L’épée présente une lame et une poignée en bronze, d’une longueur totale de 53 cm. La poignée, habituellement en matière périssable, est ici en métal, et donc conservée. Le profil de cette poignée la rapproche du type Tréboul-Saint-Brandan, datable du bronze moyen (en référence au dépôt de 300 armes découvert en 1948 à Tréboul, dans le Finistère). Le pommeau est elliptique, la fusée est creuse. La garde est plate, arquée, et présente six rivets disposés symétriquement par rapport à l'axe, sur chaque face. L’état général de conservation est bon et l'objet est quasiment intégral. L’extrémité de la lame présente un léger manque par brisure et un percement est visible sur la fusée, peut-être un trou de rivet. Les bords de la lame sont légèrement émoussés et sa surface, altérée, a perdu de la matière par l’oxydation. Un des boutons de rivet est détaché mais conservé.

Un spécimen singulier

Soumise à l'examen de spécialistes, cette épée apparaît singulière par rapport aux épées du type Tréboul-Saint-Brandan : sa poignée n'est pas tout à fait conçue comme la majorité de ces spécimens.
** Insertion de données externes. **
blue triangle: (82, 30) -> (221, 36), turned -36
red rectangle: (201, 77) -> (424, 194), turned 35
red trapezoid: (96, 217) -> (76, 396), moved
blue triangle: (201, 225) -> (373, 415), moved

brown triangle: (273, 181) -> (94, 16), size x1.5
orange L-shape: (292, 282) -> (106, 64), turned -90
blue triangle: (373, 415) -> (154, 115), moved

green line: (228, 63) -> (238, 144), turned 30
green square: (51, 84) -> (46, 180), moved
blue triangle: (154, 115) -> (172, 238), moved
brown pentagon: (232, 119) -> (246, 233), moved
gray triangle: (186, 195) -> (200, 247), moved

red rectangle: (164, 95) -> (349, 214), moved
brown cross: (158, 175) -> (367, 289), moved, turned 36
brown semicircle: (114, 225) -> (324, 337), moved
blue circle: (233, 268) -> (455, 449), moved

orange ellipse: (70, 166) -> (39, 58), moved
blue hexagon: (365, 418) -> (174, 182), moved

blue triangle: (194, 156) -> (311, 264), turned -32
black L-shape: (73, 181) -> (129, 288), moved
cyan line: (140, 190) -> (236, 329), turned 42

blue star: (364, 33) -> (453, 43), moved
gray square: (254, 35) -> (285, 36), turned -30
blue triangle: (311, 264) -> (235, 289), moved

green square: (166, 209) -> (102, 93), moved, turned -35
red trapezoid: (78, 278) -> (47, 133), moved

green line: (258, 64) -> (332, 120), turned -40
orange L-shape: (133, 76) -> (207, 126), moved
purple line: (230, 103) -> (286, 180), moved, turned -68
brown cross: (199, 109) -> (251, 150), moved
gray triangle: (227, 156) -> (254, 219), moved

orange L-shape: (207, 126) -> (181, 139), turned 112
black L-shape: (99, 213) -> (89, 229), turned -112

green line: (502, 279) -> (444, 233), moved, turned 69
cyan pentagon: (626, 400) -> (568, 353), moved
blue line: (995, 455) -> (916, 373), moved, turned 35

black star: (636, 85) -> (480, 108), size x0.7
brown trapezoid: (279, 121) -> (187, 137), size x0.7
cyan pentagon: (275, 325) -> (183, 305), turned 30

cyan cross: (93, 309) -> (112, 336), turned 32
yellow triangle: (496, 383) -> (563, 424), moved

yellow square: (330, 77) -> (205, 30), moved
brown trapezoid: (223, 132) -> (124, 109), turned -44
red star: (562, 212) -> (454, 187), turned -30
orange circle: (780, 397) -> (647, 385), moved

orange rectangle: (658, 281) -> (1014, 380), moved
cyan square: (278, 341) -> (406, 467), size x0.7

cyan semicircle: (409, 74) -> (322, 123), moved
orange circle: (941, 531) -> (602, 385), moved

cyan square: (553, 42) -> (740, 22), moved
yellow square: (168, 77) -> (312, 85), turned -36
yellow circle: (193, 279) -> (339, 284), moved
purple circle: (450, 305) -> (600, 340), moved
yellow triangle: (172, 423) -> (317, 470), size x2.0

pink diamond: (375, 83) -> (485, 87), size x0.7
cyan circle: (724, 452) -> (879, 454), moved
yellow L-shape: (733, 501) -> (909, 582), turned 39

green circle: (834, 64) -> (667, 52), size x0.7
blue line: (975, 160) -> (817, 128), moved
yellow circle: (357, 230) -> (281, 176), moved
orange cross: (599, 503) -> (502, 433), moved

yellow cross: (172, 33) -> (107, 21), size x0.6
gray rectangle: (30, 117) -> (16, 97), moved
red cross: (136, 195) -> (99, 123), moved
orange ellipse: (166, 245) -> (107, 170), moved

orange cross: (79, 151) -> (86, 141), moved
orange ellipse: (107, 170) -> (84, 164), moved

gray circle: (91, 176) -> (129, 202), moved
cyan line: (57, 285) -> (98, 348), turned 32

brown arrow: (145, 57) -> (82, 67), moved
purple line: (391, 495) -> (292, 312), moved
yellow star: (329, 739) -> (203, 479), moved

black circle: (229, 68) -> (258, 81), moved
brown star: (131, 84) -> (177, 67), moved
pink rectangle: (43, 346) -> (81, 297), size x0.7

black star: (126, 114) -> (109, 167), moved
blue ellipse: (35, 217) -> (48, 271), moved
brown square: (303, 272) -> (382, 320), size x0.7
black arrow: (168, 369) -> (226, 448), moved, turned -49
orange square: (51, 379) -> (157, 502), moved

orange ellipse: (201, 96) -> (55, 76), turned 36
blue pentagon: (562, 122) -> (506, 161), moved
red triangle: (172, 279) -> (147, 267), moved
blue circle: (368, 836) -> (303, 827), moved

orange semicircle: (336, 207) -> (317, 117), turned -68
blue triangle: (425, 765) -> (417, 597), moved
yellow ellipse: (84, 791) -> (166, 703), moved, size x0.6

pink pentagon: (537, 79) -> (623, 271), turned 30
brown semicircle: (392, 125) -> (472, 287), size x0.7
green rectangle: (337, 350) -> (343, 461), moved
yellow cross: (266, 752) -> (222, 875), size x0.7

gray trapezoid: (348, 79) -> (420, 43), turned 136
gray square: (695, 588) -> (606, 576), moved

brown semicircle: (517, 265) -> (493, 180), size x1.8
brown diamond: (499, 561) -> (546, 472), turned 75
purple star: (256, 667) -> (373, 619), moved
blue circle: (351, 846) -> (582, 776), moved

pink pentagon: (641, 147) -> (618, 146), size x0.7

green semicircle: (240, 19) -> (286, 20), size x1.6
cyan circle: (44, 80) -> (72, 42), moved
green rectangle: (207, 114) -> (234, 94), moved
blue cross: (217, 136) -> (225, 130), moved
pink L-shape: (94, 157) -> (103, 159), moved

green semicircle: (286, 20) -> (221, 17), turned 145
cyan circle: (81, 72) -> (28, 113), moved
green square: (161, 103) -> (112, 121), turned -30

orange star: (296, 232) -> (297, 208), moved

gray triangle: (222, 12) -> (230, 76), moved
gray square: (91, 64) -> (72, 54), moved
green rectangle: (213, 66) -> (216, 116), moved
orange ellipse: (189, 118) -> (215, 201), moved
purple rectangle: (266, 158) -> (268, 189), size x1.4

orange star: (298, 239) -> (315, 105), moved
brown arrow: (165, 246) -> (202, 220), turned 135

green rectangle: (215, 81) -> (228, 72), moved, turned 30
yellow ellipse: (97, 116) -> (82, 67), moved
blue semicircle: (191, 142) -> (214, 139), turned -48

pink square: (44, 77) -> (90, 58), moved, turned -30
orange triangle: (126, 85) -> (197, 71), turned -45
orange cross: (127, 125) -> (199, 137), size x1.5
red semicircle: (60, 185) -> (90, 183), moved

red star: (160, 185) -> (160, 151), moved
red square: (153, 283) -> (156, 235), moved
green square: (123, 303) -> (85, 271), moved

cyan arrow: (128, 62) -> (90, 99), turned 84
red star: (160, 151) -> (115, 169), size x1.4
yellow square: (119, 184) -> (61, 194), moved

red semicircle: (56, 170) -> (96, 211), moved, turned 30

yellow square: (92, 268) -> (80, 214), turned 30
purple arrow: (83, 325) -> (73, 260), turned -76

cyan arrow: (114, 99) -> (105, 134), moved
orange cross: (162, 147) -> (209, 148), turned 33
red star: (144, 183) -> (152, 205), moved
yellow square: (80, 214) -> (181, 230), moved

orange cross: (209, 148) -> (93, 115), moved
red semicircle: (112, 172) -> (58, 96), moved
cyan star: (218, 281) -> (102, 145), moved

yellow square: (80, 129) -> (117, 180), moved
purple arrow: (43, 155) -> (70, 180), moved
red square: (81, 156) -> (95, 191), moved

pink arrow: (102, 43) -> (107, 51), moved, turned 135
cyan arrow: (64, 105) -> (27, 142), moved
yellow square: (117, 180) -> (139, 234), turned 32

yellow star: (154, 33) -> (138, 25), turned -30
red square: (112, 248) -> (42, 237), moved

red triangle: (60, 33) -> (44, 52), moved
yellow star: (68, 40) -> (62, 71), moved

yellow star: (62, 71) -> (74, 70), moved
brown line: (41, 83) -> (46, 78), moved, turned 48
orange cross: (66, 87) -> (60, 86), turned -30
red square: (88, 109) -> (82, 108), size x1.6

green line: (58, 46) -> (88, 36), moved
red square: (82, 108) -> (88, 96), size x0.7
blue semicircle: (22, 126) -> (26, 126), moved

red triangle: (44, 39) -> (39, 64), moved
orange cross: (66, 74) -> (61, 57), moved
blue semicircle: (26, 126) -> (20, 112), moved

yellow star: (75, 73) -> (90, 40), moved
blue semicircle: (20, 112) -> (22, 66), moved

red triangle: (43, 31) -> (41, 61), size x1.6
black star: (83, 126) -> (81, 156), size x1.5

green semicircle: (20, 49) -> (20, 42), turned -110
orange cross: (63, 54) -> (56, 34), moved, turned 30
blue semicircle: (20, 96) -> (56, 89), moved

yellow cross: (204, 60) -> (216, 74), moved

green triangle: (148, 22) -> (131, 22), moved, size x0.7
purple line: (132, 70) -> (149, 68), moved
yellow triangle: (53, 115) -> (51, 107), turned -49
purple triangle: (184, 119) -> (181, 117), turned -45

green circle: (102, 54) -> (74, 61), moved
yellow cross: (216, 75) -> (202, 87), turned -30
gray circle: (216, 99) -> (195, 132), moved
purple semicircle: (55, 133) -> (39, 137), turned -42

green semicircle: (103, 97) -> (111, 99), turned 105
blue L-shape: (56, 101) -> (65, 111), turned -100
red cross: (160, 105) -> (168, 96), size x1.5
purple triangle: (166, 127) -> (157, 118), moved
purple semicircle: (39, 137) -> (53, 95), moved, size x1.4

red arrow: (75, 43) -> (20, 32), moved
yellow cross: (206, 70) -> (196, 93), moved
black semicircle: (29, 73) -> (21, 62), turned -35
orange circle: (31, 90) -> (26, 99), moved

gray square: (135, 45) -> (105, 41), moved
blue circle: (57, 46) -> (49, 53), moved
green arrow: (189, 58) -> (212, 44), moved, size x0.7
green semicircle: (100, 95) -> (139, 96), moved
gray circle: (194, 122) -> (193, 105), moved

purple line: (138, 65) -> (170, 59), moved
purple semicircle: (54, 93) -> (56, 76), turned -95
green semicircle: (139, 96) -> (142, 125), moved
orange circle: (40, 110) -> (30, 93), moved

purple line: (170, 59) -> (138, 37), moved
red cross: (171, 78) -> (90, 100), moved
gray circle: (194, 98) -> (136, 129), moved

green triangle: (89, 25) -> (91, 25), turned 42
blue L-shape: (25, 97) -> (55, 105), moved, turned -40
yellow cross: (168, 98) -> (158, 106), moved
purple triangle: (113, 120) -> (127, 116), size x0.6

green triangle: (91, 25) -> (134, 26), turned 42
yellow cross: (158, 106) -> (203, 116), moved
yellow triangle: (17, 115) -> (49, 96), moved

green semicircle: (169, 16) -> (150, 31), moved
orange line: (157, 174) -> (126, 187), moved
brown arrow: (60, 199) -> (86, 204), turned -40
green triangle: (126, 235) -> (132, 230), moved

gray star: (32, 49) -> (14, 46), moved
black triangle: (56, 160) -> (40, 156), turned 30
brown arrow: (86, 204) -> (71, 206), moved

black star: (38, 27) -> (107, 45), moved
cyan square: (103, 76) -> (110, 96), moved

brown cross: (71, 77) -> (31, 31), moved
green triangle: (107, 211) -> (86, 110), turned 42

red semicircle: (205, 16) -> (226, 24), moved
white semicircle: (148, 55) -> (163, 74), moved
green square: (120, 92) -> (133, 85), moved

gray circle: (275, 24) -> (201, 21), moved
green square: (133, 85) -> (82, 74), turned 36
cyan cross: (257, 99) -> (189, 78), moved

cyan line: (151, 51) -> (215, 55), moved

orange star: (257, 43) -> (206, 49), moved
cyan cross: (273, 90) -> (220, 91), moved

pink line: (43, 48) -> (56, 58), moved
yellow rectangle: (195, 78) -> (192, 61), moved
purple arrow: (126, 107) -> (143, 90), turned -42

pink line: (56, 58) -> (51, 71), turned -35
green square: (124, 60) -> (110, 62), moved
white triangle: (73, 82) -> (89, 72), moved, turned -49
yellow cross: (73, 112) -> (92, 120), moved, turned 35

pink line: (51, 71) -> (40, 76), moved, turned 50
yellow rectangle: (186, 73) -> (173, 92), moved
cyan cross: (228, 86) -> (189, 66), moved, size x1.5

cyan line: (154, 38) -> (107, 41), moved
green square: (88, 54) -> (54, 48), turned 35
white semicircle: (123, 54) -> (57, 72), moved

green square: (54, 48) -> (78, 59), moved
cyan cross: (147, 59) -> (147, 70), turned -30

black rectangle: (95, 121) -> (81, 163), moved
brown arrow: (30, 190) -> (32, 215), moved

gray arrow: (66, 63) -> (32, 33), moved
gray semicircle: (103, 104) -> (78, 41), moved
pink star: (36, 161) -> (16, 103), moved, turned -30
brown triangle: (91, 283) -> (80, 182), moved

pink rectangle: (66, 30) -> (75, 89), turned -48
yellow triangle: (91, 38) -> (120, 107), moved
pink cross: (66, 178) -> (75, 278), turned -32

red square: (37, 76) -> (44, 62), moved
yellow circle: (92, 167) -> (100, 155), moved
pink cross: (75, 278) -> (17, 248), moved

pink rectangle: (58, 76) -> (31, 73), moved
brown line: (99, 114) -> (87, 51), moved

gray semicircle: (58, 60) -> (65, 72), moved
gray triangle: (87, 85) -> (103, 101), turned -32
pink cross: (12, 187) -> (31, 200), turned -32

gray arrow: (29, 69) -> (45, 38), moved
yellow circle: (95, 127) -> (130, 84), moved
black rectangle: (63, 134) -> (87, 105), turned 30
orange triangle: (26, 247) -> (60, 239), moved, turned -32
Habituellement, la lame et la poignée sont percées de larges ouvertures dans lesquelles sont insérés des rivets assez imposants, dont la tête peut faire plus d'un centimètre de diamètre. Ici, les rivets semblent être de fines tiges métalliques passées à travers des ouvertures ajustées à leur taille et dont la tête est couverte d'un cabochon hémisphérique.

Circonstances de la découverte

Cette épée en bronze a été découverte fortuitement dans une carrière à Derval, dans les années 1950, par le beau-père du donateur, Henry Trémodeux. D’après son témoignage, il semblerait que l'épée ait été découverte avec d'autres objets, répartis entre des ouvriers alors présents. Gardée dans la famille près de 70 ans, l'arme a donc été donnée par le beau-fils de "l'inventeur" de la découverte.

Un lieu de découverte perdu dans les mémoires

S’agissait-il des pièces d’un dépôt métallique constitué de plusieurs objets ? Ni les circonstances exactes ni le lieu de la découverte ou encore le nom des autres protagonistes n’ont été conservés par la mémoire familiale. Des recherches complémentaires ont été menées par le musée Dobrée, sur le cadastre et auprès de l’association patrimoniale de la Tour Saint-Clair de Derval, pour tenter de retrouver la trace d’une ancienne carrière exploitée sur la commune, mais sans succès.

Une petite nouvelle à découvrir pour la première fois

Outre sa qualité esthétique évidente, l’objet représente sans aucun doute une riche source d’informations archéologiques, à mettre en perspective avec les collections de l’Âge du Bronze déjà conservées au musée, notamment les dépôts métalliques. La connaissance du lieu de découverte de l’épée permet enfin de le resituer dans le réseau des sites connus pour l’Âge du Bronze sur le territoire. La commune de Derval et ses alentours, au Nord de la Loire-Atlantique, ont en effet livré plusieurs dépôts métalliques du bronze moyen. On dénombre ainsi un ensemble de cinq pointes de lance à douille de type Tréboul mises au jour à Derval lors de travaux d’aménagement de l’axe Nantes-Rennes dans les années 1880 ; un lot composite trouvé à la Chapelle-Glain ; un ensemble de haches et bracelets à Moisdon-la Rivière ou encore le dépôt de l'Ile aux Lièvres à Puceul.

Restaurée par le laboratoire Arc’Antique, l'épée sera présentée pour la première fois au public en mai prochain. Vous la trouverez dans la partie consacrée à la protohistoire, au sous-sol, salle n°3, dans une vitrine consacrée aux dépôts métalliques à l’âge du Bronze.